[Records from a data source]
* * * * * * * * *
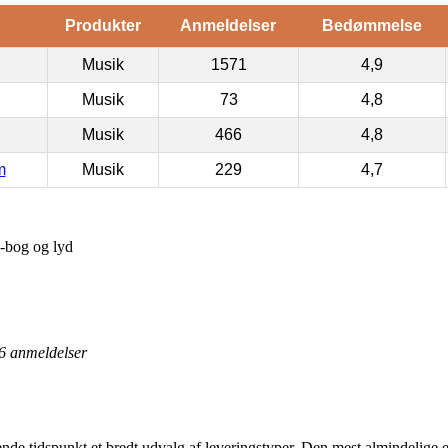
Produkter
Anmeldelser
Bedømmelse
Musik
1571
4,9
Musik
73
4,8
Musik
466
4,8
m
Musik
229
4,7
e-bog og lyd
6
anmeldelser
de tidspunkt et bredt udvalg af leveringstyper. Den mest almindelige er n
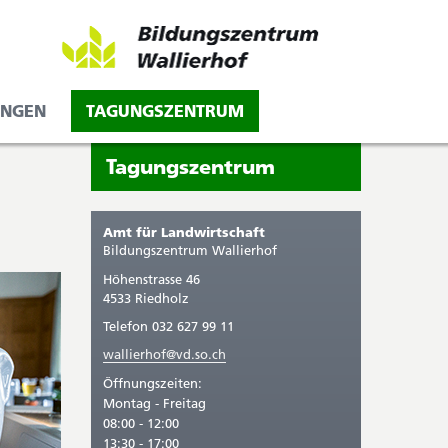
UNGEN
TAGUNGSZENTRUM
Seitenleiste
Sie
Tagungszentrum
befinden
sich
Amt für Landwirtschaft
gerade
Bildungszentrum Wallierhof
in:
Höhenstrasse 46
4533 Riedholz
Telefon 032 627 99 11
wallierhof@vd.so.ch
Öffnungszeiten:
Montag - Freitag
08:00 - 12:00
13:30 - 17:00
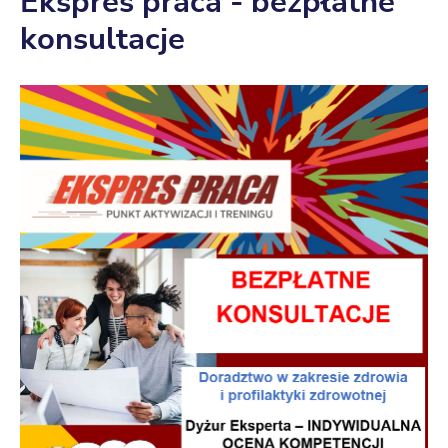
Ekspres praca - bezpłatne
konsultacje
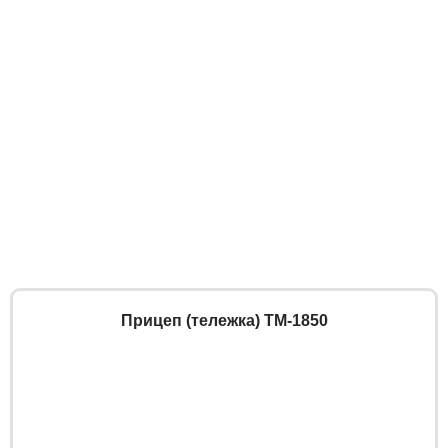
Прицеп (тележка) ТМ-1850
* * * * * * * * *
§ AIM OF THE TASK:
Your answer must be an exact copy of the records above, with no pictures included.

§ TASK OUTPUT:
Produkter
Anmeldelser
Bedømmelse
Musik
1571
4,9
Musik
73
4,8
Musik
466
4,8
m
Musik
229
4,7
e-bog og lyd
6
anmeldelser
de tidspunkt et bredt udvalg af leveringstyper. Den mest almindelige er n
UNGEN
TAGUNGSZENTRUM
Seitenleiste
Sie
Tagungszentrum
befinden
sich
Amt für Landwirtschaft
gerade
Bildungszentrum Wallierhof
in:
Höhenstrasse 46
4533 Riedholz
Telefon 032 627 99 11
wallierhof@vd.so.ch
Öffnungszeiten:
Montag - Freitag
08:00 - 12:00
13:30 - 17:00
Ekspres praca - bezpłatne
konsultacje
Прицеп (тележка) ТМ-1850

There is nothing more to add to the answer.